My parents and I started to understand things after that. I was in my peak high school years at this point. A tumor was found on my pituitary gland. I detested going to CHOP because every time I went, I had to have an MRI or CT. The staff consistently used my hand to initiate the IV because the MRI with contrast was required. They sometimes had to keep poking because they couldn't find a vein, which still traumatizes me today. My parents were given a partial solution by the doctors, who advised them to biopsy the tumor and remove the wandering eye. My parents believed that having my eye removed would be best.

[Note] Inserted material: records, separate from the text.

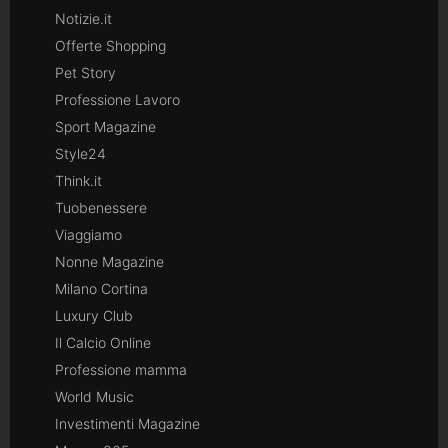
Notizie.it
Offerte Shopping
Pet Story
Professione Lavoro
Sport Magazine
Style24
Think.it
Tuobenessere
Viaggiamo
Nonne Magazine
Milano Cortina
Luxury Club
Il Calcio Online
Professione mamma
World Music
Investimenti Magazine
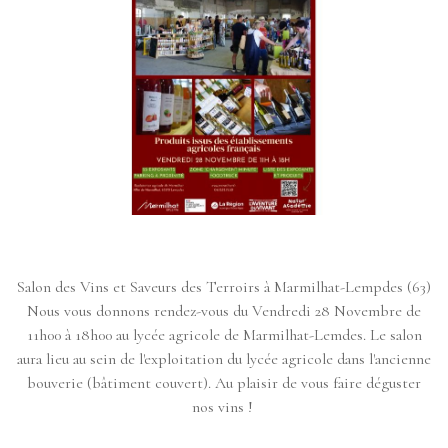
Salon des Vins et Saveurs des Terroirs à Marmilhat-Lempdes (63)
Nous vous donnons rendez-vous du Vendredi 28 Novembre de
11h00 à 18h00 au lycée agricole de Marmilhat-Lemdes. Le salon
aura lieu au sein de l'exploitation du lycée agricole dans l'ancienne
bouverie (bâtiment couvert). Au plaisir de vous faire déguster
nos vins !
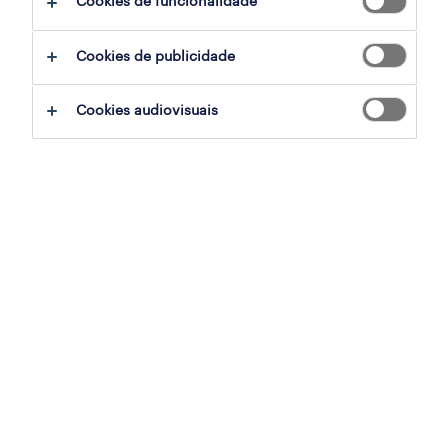
Cookies de funcionalidade
ajudar:
Cookies de publicidade
experimente remover alguns dos filtros
Cookies audiovisuais
que aplicou.
já experientou pesquisar por uma região
específica? Considere expandir a
distância até ao local de emprego.
altere a função ou palavras-chave e
verifique se foi escrito correctamente.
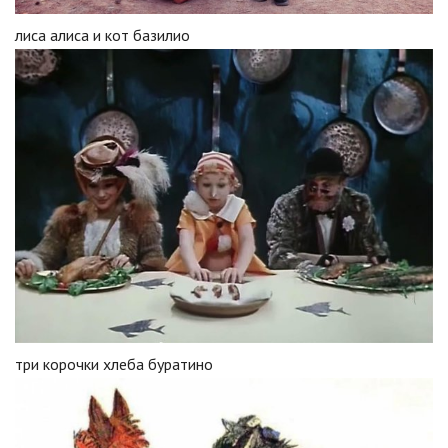
лиса алиса и кот базилио
три корочки хлеба буратино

It was discovered that I had a meningioma tumor, which grows slowly. Later, I had a prosthetic eye fitted for me, which I used up until last year. It was distressing for me to lose an eye while in the 11th grade. For at least two years after, I mimicked the artist Aaliyah by covering my right eye with my hair. I eventually developed the confidence to acknowledge that God formed me in this manner. Not always was it simple.

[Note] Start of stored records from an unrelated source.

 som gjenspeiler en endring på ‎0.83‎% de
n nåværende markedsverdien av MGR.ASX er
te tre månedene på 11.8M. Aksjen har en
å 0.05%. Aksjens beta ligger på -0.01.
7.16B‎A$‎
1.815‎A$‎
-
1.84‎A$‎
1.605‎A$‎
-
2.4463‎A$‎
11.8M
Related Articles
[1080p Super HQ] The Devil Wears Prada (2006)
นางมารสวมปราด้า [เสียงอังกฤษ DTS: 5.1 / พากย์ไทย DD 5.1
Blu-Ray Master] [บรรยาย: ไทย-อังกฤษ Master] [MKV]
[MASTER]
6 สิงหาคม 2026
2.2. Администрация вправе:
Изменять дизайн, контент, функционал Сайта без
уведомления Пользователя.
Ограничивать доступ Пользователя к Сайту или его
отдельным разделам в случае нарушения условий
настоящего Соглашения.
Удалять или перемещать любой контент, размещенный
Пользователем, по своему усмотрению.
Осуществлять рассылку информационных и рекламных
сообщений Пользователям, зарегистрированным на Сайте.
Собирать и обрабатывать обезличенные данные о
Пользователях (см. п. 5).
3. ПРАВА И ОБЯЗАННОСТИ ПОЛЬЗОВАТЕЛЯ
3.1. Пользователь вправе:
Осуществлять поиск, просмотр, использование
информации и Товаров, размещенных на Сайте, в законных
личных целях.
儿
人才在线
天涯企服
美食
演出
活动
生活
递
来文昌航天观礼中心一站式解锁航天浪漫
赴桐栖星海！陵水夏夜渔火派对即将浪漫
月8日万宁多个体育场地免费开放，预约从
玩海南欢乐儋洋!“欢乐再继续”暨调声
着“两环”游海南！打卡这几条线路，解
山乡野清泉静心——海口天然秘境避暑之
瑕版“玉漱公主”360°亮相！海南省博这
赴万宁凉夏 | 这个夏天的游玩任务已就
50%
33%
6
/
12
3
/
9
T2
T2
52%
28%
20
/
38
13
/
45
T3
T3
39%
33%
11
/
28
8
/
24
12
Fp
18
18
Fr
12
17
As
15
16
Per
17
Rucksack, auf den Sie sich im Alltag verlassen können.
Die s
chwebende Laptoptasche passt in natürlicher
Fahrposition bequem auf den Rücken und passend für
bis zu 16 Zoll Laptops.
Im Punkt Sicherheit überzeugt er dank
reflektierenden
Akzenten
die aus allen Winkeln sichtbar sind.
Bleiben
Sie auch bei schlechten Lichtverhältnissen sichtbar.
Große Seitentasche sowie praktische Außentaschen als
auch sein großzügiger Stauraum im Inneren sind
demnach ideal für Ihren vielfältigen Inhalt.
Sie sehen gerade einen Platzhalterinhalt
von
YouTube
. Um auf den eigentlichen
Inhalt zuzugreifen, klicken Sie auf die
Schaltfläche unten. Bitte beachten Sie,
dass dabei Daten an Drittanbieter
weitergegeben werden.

After my brain surgery - still at the hospital, shaved head and visible scar.
After my brain surgery

What has been the most challenging mentally?

I've finally acknowledged my depression. Being the girl with the lost eye in high school was awful. This man bullied me at summer school. Because of my wandering eye, he and many others would always refer to me as giant smalls. My junior and senior proms were never attended by me. Even in my early to mid-20s, my friends would gossip about me. I was incredibly insecure.

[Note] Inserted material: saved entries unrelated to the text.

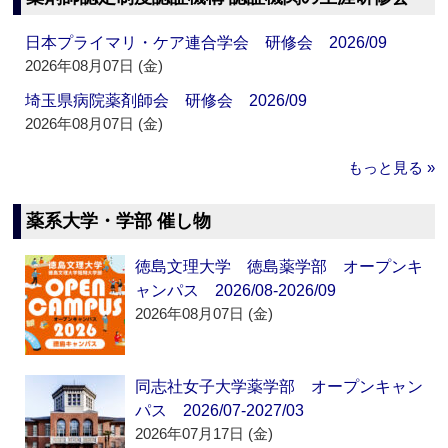
日本プライマリ・ケア連合学会 研修会 2026/09
2026年08月07日 (金)
埼玉県病院薬剤師会 研修会 2026/09
2026年08月07日 (金)
もっと見る »
薬系大学・学部 催し物
徳島文理大学 徳島薬学部 オープンキ
ャンパス 2026/08-2026/09
2026年08月07日 (金)
同志社女子大学薬学部 オープンキャン
パス 2026/07-2027/03
2026年07月17日 (金)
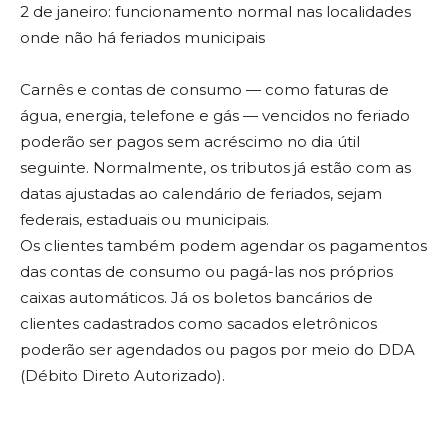
2 de janeiro: funcionamento normal nas localidades
onde não há feriados municipais
Carnês e contas de consumo — como faturas de
água, energia, telefone e gás — vencidos no feriado
poderão ser pagos sem acréscimo no dia útil
seguinte. Normalmente, os tributos já estão com as
datas ajustadas ao calendário de feriados, sejam
federais, estaduais ou municipais.
Os clientes também podem agendar os pagamentos
das contas de consumo ou pagá-las nos próprios
caixas automáticos. Já os boletos bancários de
clientes cadastrados como sacados eletrônicos
poderão ser agendados ou pagos por meio do DDA
(Débito Direto Autorizado).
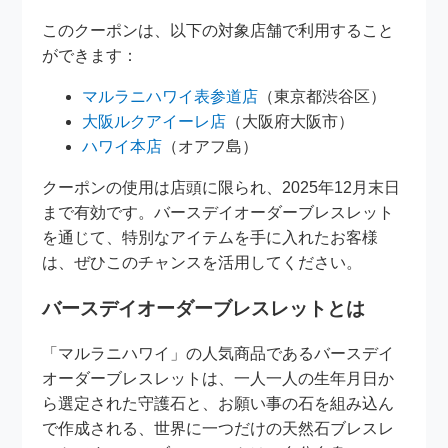
このクーポンは、以下の対象店舗で利用すること
ができます：
マルラニハワイ表参道店
（東京都渋谷区）
大阪ルクアイーレ店
（大阪府大阪市）
ハワイ本店
（オアフ島）
クーポンの使用は店頭に限られ、2025年12月末日
まで有効です。バースデイオーダーブレスレット
を通じて、特別なアイテムを手に入れたお客様
は、ぜひこのチャンスを活用してください。
バースデイオーダーブレスレットとは
「マルラニハワイ」の人気商品であるバースデイ
オーダーブレスレットは、一人一人の生年月日か
ら選定された守護石と、お願い事の石を組み込ん
で作成される、世界に一つだけの天然石ブレスレ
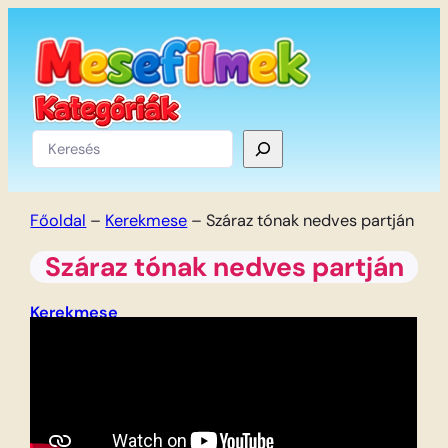
Ugrás
a
tartalomhoz
Keresés
Főoldal
–
Kerekmese
–
Száraz tónak nedves partján
Száraz tónak nedves partján
Kerekmese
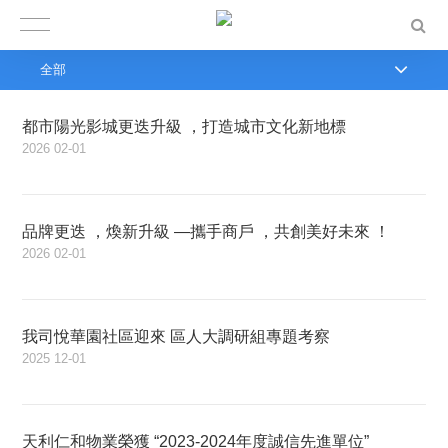
全部
都市陽光影城更迭升級 ，打造城市文化新地標
2026
02-01
品牌更迭 ，煥新升級 —攜手商戶 ，共創美好未來 ！
2026
02-01
我司悅華園社區迎來 區人大調研組專題考察
2025
12-01
天利仁和物業榮獲 “2023-2024年度誠信先進單位”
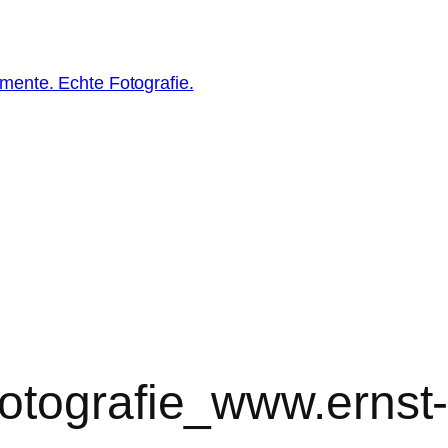
ente. Echte Fotografie.
otografie_www.ernst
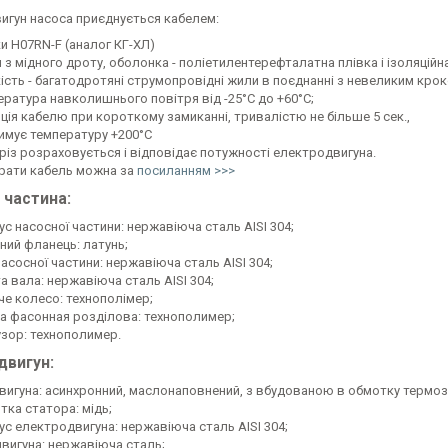
игун насоса приєднується кабелем:
и H07RN-F (аналог КГ-ХЛ)
з мідного дроту, оболонка - поліетилентерефталатна плівка і ізоляційна
кість - багатодротяні струмопровідні жили в поєднанні з невеликим кро
ература навколишнього повітря від -25°C до +60°C;
яція кабелю при короткому замиканні, тривалістю не більше 5 сек.,
имує температуру +200°C
різ розраховується і відповідає потужності електродвигуна.
брати кабель можна за
посиланням >>>
 частина:
с насосної частини: нержавіюча сталь AISI 304;
ний фланець: латунь;
асосної частини: нержавіюча сталь AISI 304;
а вала: нержавіюча сталь AISI 304;
че колесо: технополімер;
а фасонная розділова: технополимер;
зор: технополимер.
двигун:
двигуна: асинхронний, маслонаповнений, з вбудованою в обмотку термо
тка статора: мідь;
ус електродвигуна: нержавіюча сталь AISI 304;
двигуна: нержавіюча сталь;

What has been the most challenging physically?

I've always been curious about how it feels to have two eyes. My son and I went to the movies with a friend, but because the film was in 3D, I was unable to even appreciate it. Because of my prosthetic eye, I detested taking pictures as well.

Where are you now in your recovery?

It took me twenty years to get a new MRI. After my final CHOP visit, I didn't see a doctor again. I seldom ever removed my prosthetic eye because I was too terrified to get it cleaned. I learned last year that a Dallas physician does peg implants for prosthetic eyes. Instead of being motionless like a prosthetic eye, the peg implant moves when your eye does. I scheduled a visit with the doctor, who advised me to follow up with a brain surgeon to obtain an update on my tumor. I did as instructed. It was eventually discovered that my tumor was only a few millimeters from my left optic nerve and filled the entire right side of my orbital cavity. I would have gone blind in the following few years if I had delayed any longer. I concurred with the doctor's assessment that the tumor must be removed as the only alternative. On August 4, 2022, I had a 12-hour-long brain operation. 90% of the tumor was successfully removed by the doctor, and 10% is still on my carotid.

My opthalmologist and the neurosurgeon collaborated to make sure I wasn't leaking brain fluid and that everything was in order. I had a second surgery to remove tissue that was protruding from my right eye about a month after my initial procedure. Recovery: Since last year, I have been without a prosthesis because my old one no longer fits. On the plus side, I've never felt more assured than I do right now. A lot of facilities in Texas do not take insurance. Eventually, I will get fitted for another prosthetic.

What advice would you give to someone going through their eye impairment

Right after the tissue removal surgery.
Right after the tissue removal surgery.

journey? Talk to someone; do not keep your emotions to yourself. I wish I had been more honest with my family. Additionally, words are meaningless; people will talk negatively about you, but those are the people who don't matter. Keep living life with one eye open. I never imagined falling in love and having a child. Never quit.

Who are your eye surgeon and ocularist?

He passed on. James Katowitz

How did you find EYEHESIVE?

I started to follow a lot of individuals with one eye and stumbled across Eyehesive.